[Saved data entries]
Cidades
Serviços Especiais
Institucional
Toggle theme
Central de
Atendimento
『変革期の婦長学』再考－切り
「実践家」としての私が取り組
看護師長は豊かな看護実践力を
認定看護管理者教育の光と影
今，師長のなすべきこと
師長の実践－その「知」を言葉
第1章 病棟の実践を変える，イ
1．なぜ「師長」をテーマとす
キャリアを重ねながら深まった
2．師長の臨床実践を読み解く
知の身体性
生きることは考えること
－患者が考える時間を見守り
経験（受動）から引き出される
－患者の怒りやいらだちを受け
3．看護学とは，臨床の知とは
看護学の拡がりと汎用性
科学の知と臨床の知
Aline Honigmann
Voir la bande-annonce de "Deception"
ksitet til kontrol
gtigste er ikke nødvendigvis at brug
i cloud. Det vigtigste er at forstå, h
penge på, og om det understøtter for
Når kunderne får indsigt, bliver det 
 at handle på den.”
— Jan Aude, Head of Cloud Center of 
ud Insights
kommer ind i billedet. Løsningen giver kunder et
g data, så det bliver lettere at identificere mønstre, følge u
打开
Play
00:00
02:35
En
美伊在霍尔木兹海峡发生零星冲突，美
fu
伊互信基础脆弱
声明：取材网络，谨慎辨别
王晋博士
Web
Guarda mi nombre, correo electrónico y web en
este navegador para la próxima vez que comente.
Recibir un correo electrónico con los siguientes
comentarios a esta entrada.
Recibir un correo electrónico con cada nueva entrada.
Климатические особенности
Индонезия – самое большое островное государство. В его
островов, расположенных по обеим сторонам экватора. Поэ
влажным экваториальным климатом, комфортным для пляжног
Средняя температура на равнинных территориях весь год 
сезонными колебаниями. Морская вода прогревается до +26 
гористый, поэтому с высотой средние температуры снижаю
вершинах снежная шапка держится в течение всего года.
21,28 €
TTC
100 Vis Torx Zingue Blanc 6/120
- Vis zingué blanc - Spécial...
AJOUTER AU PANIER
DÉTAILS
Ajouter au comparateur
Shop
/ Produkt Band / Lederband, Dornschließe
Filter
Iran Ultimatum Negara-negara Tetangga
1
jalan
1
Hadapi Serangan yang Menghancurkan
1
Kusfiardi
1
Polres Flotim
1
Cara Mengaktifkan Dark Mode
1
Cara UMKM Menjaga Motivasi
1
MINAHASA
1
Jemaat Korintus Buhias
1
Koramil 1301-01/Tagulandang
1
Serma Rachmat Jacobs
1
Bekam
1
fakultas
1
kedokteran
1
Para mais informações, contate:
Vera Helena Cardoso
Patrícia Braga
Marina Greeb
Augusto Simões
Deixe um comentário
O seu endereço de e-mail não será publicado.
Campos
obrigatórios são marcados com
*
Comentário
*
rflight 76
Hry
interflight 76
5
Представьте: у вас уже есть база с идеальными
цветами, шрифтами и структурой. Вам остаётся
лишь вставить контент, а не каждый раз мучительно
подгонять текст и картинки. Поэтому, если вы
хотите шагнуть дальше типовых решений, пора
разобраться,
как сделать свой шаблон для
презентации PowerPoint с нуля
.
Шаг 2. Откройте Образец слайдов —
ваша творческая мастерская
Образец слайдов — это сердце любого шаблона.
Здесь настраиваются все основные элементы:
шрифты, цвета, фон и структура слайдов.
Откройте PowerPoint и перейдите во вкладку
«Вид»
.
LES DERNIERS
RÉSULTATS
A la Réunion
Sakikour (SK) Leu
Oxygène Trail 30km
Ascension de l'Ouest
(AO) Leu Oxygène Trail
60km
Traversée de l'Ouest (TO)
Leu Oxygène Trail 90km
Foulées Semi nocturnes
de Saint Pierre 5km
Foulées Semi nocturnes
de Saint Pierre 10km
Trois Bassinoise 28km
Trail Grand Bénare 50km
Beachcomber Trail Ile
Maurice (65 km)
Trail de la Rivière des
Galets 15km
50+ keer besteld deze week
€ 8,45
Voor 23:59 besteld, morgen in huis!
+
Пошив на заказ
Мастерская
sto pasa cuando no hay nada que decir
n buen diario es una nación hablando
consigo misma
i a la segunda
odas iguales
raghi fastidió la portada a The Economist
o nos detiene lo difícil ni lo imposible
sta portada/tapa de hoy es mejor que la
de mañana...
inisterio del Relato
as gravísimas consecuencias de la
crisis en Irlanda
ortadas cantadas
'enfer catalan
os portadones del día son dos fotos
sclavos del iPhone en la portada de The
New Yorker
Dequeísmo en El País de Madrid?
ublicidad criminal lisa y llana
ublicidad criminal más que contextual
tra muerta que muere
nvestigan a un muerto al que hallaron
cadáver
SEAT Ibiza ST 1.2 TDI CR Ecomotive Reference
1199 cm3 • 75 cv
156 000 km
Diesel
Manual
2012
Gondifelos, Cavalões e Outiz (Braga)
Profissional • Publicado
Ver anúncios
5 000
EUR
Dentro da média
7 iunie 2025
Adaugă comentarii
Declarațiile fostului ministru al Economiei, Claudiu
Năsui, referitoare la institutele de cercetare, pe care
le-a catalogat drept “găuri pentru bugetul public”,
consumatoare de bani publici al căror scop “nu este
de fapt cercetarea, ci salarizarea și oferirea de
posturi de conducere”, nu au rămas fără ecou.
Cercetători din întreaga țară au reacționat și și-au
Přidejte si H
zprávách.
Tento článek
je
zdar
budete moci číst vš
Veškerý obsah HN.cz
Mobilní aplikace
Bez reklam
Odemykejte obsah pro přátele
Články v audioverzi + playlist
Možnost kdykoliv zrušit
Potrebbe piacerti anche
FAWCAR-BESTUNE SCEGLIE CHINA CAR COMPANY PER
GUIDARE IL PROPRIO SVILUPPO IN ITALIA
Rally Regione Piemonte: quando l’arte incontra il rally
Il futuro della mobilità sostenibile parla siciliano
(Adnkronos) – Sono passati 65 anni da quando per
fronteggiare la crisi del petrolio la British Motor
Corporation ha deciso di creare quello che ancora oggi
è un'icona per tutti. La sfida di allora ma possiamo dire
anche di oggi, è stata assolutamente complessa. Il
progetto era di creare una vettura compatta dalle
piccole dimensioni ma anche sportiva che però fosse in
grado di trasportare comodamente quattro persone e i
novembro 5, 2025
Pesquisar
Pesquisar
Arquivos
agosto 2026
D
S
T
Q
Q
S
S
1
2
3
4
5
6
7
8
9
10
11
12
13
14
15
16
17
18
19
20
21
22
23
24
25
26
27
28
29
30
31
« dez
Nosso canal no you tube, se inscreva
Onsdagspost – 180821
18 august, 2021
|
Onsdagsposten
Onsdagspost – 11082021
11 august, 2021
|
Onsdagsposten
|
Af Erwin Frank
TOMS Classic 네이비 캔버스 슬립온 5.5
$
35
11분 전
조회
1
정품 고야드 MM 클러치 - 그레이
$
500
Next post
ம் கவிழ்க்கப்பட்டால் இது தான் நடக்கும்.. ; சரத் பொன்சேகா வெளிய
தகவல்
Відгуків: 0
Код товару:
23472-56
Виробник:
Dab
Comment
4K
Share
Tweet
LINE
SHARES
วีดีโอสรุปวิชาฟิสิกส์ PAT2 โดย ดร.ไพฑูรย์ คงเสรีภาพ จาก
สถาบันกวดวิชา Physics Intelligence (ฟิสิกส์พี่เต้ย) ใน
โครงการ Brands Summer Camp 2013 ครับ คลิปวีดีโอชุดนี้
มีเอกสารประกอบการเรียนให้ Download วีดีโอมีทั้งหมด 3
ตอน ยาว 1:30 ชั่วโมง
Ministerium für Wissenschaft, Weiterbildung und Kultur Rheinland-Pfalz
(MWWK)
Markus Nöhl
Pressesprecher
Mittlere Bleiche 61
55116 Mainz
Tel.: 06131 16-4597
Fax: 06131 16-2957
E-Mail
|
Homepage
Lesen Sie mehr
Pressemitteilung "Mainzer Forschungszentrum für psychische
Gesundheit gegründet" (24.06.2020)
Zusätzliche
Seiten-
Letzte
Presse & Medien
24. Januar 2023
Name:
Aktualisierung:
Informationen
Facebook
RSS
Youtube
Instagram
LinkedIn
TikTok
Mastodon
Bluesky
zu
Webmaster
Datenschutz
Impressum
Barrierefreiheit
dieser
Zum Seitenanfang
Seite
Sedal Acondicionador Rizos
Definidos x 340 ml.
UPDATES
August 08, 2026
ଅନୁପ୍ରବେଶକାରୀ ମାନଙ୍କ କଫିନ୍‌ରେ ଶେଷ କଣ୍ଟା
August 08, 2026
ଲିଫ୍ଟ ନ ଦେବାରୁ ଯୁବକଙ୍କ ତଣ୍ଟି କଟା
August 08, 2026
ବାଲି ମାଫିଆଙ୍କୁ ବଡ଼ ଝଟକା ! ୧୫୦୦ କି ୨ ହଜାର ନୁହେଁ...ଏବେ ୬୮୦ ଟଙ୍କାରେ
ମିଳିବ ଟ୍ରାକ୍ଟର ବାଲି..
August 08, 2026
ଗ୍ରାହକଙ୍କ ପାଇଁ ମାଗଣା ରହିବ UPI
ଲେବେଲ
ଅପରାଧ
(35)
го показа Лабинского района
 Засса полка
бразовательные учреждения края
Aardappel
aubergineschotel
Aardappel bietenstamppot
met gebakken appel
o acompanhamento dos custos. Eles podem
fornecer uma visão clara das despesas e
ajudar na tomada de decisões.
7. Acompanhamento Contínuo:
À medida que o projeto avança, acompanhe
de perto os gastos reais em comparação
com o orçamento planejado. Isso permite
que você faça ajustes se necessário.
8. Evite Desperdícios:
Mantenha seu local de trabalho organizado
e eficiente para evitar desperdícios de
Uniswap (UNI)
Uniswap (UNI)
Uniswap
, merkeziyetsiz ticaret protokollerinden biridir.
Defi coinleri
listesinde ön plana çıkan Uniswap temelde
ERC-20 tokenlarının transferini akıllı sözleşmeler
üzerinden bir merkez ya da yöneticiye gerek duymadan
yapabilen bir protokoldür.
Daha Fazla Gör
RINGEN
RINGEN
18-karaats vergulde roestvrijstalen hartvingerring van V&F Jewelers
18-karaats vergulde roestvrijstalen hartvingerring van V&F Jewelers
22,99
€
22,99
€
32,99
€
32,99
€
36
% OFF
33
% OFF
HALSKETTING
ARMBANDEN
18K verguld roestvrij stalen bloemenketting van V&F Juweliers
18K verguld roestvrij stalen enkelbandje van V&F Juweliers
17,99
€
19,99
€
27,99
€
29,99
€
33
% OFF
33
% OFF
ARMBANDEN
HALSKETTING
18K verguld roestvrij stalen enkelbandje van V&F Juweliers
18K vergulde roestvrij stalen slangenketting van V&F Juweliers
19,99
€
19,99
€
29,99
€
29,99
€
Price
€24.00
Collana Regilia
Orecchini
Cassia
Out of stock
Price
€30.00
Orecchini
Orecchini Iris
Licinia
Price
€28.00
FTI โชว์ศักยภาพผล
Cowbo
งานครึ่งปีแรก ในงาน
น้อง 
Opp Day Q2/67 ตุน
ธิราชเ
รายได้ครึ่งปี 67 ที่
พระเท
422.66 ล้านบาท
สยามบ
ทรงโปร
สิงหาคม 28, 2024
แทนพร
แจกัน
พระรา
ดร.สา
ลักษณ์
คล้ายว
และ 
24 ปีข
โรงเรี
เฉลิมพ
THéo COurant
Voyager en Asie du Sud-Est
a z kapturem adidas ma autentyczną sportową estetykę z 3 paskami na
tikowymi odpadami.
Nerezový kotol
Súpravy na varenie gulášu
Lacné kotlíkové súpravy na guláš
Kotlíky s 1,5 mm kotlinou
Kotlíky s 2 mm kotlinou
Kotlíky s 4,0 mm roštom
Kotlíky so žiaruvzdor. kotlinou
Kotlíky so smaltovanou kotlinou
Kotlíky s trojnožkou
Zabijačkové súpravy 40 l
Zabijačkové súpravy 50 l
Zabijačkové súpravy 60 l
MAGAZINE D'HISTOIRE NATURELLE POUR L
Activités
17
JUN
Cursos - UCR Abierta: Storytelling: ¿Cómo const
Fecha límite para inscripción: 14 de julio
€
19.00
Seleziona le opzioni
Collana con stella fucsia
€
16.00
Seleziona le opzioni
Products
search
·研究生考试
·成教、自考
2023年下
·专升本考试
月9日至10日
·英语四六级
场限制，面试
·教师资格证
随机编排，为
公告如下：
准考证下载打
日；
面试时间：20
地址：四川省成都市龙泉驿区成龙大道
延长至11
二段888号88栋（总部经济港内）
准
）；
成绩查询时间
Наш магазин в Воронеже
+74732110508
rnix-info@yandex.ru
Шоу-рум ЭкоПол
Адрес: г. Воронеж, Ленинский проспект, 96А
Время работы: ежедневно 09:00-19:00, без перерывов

▶ **Work required**: Retype only the stretch of lines above starting at the one with "Sakikour (SK) Leu" and stopping at the one with "de fapt cercetarea, ci", exactly as written, with both kept.

▶ **Response area**:
Sakikour (SK) Leu
Oxygène Trail 30km
Ascension de l'Ouest
(AO) Leu Oxygène Trail
60km
Traversée de l'Ouest (TO)
Leu Oxygène Trail 90km
Foulées Semi nocturnes
de Saint Pierre 5km
Foulées Semi nocturnes
de Saint Pierre 10km
Trois Bassinoise 28km
Trail Grand Bénare 50km
Beachcomber Trail Ile
Maurice (65 km)
Trail de la Rivière des
Galets 15km
50+ keer besteld deze week
€ 8,45
Voor 23:59 besteld, morgen in huis!
+
Пошив на заказ
Мастерская
sto pasa cuando no hay nada que decir
n buen diario es una nación hablando
consigo misma
i a la segunda
odas iguales
raghi fastidió la portada a The Economist
o nos detiene lo difícil ni lo imposible
sta portada/tapa de hoy es mejor que la
de mañana...
inisterio del Relato
as gravísimas consecuencias de la
crisis en Irlanda
ortadas cantadas
'enfer catalan
os portadones del día son dos fotos
sclavos del iPhone en la portada de The
New Yorker
Dequeísmo en El País de Madrid?
ublicidad criminal lisa y llana
ublicidad criminal más que contextual
tra muerta que muere
nvestigan a un muerto al que hallaron
cadáver
SEAT Ibiza ST 1.2 TDI CR Ecomotive Reference
1199 cm3 • 75 cv
156 000 km
Diesel
Manual
2012
Gondifelos, Cavalões e Outiz (Braga)
Profissional • Publicado
Ver anúncios
5 000
EUR
Dentro da média
7 iunie 2025
Adaugă comentarii
Declarațiile fostului ministru al Economiei, Claudiu
Năsui, referitoare la institutele de cercetare, pe care
le-a catalogat drept “găuri pentru bugetul public”,
consumatoare de bani publici al căror scop “nu este
de fapt cercetarea, ci salarizarea și oferirea de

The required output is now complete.